Background: High dose therapy with autologous stem cell transplantation (HDT-ASCT) has prolonged survival in patients with multiple myeloma. Patients who achieve a complete response (CR) benefit the most from this form of therapy. Thus, achieving a CR is an important goal of therapy and it will be beneficial if the probability of achieving CR can be determined for any patient before transplant.
Patients and Methods: A large cohort of patients with myeloma who received HDT-ASCT at Mayo Clinic Rochester was studied. The impact of various demographic, clinical and laboratory characteristics relating to the patients and their disease acquired were studied for their impact on response to HDT-ASCT, especially CR. Patients with a serum M-protein <0.1g/dL were excluded. Response definitions were as defined by established criteria. Survival analysis was performed according to the Kaplan-Meier method while univariate and multivariate analyses were performed with the proportional hazards method.
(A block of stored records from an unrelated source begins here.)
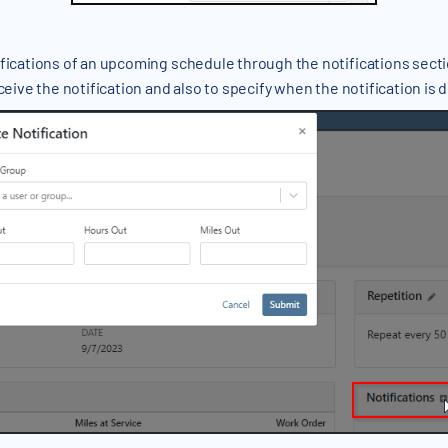
fications of an upcoming schedule through the notifications sectio
ceive the notification and also to specify when the notification is 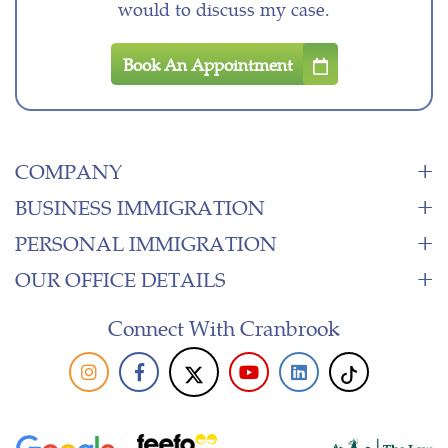
would to discuss my case.
Book An Appointment
COMPANY
BUSINESS IMMIGRATION
PERSONAL IMMIGRATION
OUR OFFICE DETAILS
Connect With Cranbrook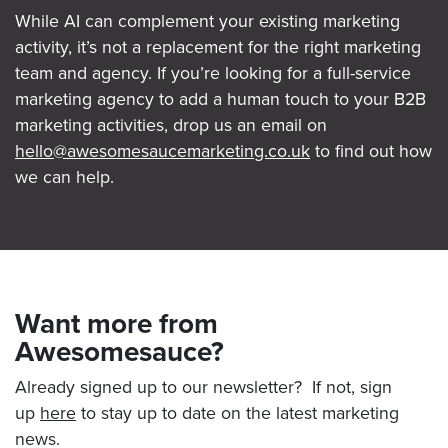
While AI can complement your existing marketing
activity, it’s not a replacement for the right marketing
team and agency. If you’re looking for a full-service
marketing agency to add a human touch to your B2B
marketing activities, drop us an email on
hello@awesomesaucemarketing.co.uk
to find out how
we can help.
Want more from
Awesomesauce?
Already signed up to our newsletter? If not, sign
up
here
to stay up to date on the latest marketing
news.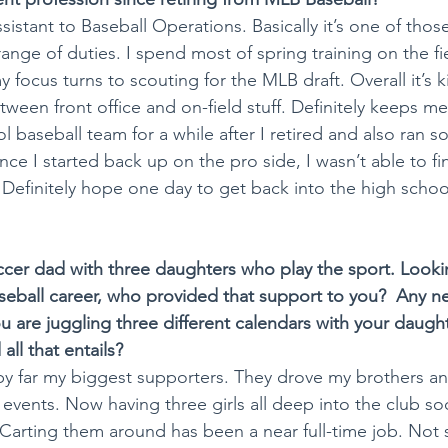
ssistant to Baseball Operations. Basically it’s one of thos
a range of duties. I spend most of spring training on the fi
y focus turns to scouting for the MLB draft. Overall it’s k
etween front office and on-field stuff. Definitely keeps m
 baseball team for a while after I retired and also ran so
nce I started back up on the pro side, I wasn’t able to fi
. Definitely hope one day to get back into the high scho
cer dad with three daughters who play the sport. Looki
aseball career, who provided that support to you?  Any n
u are juggling three different calendars with your daught
all that entails?
y far my biggest supporters. They drove my brothers and 
 events. Now having three girls all deep into the club soc
Carting them around has been a near full-time job. Not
We utilized knowledge of the rate of M-protein production by myeloma cells together with the clearance of the protein to estimate the pre-transplant disease burden.
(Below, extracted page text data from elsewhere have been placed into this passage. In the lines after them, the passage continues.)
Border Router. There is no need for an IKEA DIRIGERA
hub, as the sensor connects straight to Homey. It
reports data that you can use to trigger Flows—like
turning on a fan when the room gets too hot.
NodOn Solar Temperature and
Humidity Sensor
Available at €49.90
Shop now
Results: We studied 224 patients with a median age of 56.5 years (32.6 – 71). Patients were transplanted a median of 8.7 months after diagnosis. Almost all patients had a response to HDT-ASCT and 78 (35%) achieved a CR. Those patients who achieved a CR had a longer time to progression (TTP) compared to those who did not achieve CR (Figure 1). The cohort was thus divided into two groups: patients who achieved CR and those that did not. The clinical and laboratory characteristics of the two groups were compared. Among the pre-transplant parameters tested, only the size of the serum M-spike was a predictor for CR (p<0.0001). A simple function that describes the probability of achieving CR based on the serum M-spike before HDT-ASCT is described. The estimated rate of tumor re-growth after HDT-ASCT in patients who obtain a CR and in patients who only get a partial response are presented.
Conclusions: The pre-transplant disease burden in myeloma is the main determinant of response to HDT-ASCT. The individual probability of achieving CR can be estimated from simple clinical parameters providing a quantitative risk assessment prior to such a high-risk procedure. There is significant expansion of myeloma cells after HDT-ASCT. The design of clinical trials may benefit from knowledge of the kinetic aspects of the disease.
Disclosure: No relevant conflicts of interest to declare.